MTV Video Awards Go Union

Volume CVI, No. 11November, 2006

Musicians supporting Christina Aguilera and Justin Timberlake were covered by a union contract at the MTV video music awards show.

This year, MTV rocked the house with a union contract. Musicians who performed on the network’s video awards show at Radio City Music Hall were covered under the first-ever agreement with MTV that encompasses all musicians on an entire program.

On MTV awards shows in the past, only certain acts were covered with a union contract. For instance, when ‘N Sync performed at the 2000 show, Local 802 was able to put enough pressure so that ‘N Sync’s label agreed to cover the entire band, including the four New York studio musicians hired to fill out the group. But leaders and bandmembers for other acts weren’t covered and didn’t receive union benefits.

However, this year the entire show was under contract. This means that MTV paid union wages, health benefits, pension and premiums to backup musicians supporting Christina Aguilera, the All-American Rejects, Beyoncé, Tenacious D, Panic! at the Disco, the Killers, Justin Timberlake, Ludacris, OK Go, Pharrell, the Raconteurs, T.I., and Shakira with Wyclef Jean. It also means that these musicians will receive new use payments if the music from the show is used in any other form.

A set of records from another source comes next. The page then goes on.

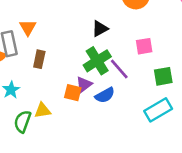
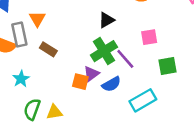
brown rectangle: (39, 59) -> (48, 49), turned -70
yellow triangle: (43, 110) -> (54, 112), moved
cyan rectangle: (158, 110) -> (143, 100), moved

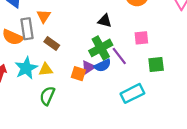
black triangle: (107, 20) -> (105, 21), turned 40
cyan star: (21, 79) -> (26, 68), size x1.5
blue semicircle: (111, 84) -> (103, 65), moved
green semicircle: (32, 109) -> (47, 96), moved
yellow triangle: (54, 112) -> (46, 70), moved

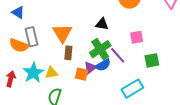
orange triangle: (44, 16) -> (62, 33), moved, size x1.5
brown rectangle: (52, 44) -> (68, 53), moved, turned 64

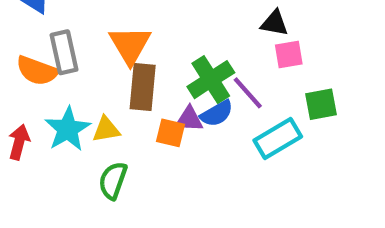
black triangle: (102, 24) -> (274, 23), moved
brown rectangle: (68, 53) -> (143, 87), size x1.5
purple triangle: (90, 68) -> (189, 119), turned 40
cyan rectangle: (132, 89) -> (278, 138), moved

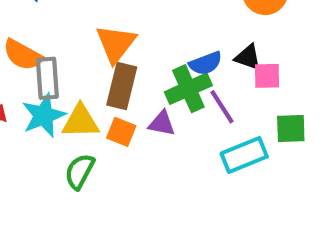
black triangle: (274, 23) -> (248, 57), moved
gray rectangle: (64, 52) -> (47, 78), moved
blue semicircle: (217, 114) -> (206, 63), moved
yellow triangle: (106, 129) -> (81, 121), size x1.4
orange square: (170, 133) -> (121, 132), moved

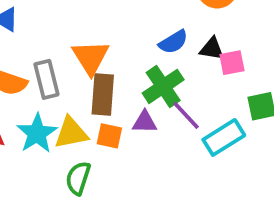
blue semicircle: (206, 63) -> (173, 42), moved
gray rectangle: (47, 78) -> (46, 79), moved
purple line: (222, 107) -> (186, 115), moved

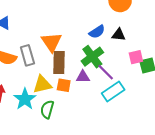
pink square: (232, 63) -> (136, 57), moved
cyan star: (37, 133) -> (25, 99), moved
cyan rectangle: (224, 137) -> (113, 92), moved

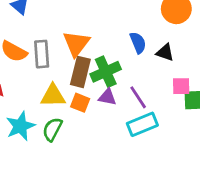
blue semicircle: (97, 32) -> (138, 43), turned -91
green cross: (92, 57) -> (106, 72), moved
cyan star: (25, 99) -> (20, 126), moved

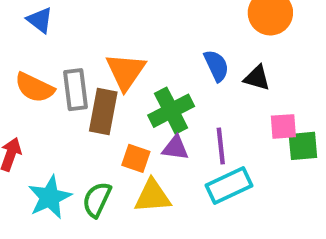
brown rectangle: (80, 72) -> (103, 111), moved
yellow triangle: (53, 96) -> (152, 196), moved
purple line: (138, 97) -> (221, 146), turned 30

“This is an excellent start. We’d like to see MTV agree to cover this show every year with a union contract,” said Jay Schaffner, 802’s recording supervisor. “Of course, our ultimate aim is for MTV – and all cable networks – to cover all musicians, whenever they broadcast music or produce a live show. Musicians deserve nothing less.”

Standard union agreements are already in place when musicians perform for shows on the major networks, such as “Saturday Night Live” on NBC, or David Letterman’s show on CBS, or on specials produced by those networks.

But cable networks – such as MTV – are a different ballgame. The union’s eventual goal is to win blanket agreements with each network.

“Cable networks like MTV and Black Entertainment Television work with musicians all the time,” said Schaffner. “Those musicians should get union benefits and union wages.” (Both MTV and BET are ultimately controlled by the movie theatre chain National Amusements, which also controls a host of media companies, including CBS and Viacom; many cable networks, including Nickelodeon, VH1 and Comedy Central; and the major film studios Paramount and DreamWorks.)

Negotiating with MTV isn’t without its challenges. In 2000, Local 802 was only able to get ‘N Sync’s label to sign after recording organizers put pressure on the network. The agreement this year was also a result of persistent organizing. But it helped that the union has established relations with MTV, Schaffner said.

“Musicians and contractors anonymously called us and told us that the show wasn’t union,” said Schaffner. “We called MTV and told them that our musicians wouldn’t play unless they were working under a proper union contract.”

Even days before the show, MTV was still trying to get around the union. Allegro learned that MTV producers had approached the Manhattan School of Music and tried to hire students to back up Christina Aguilera – without a union contract. The school said no and referred producers to Local 802.

Producers of all kinds sometimes try to use students to avoid signing a union agreement. The American Opera Musical Theatre Company tried this in 1999 with students from Mannes College. When students learned what was happening, they refused to do the gig.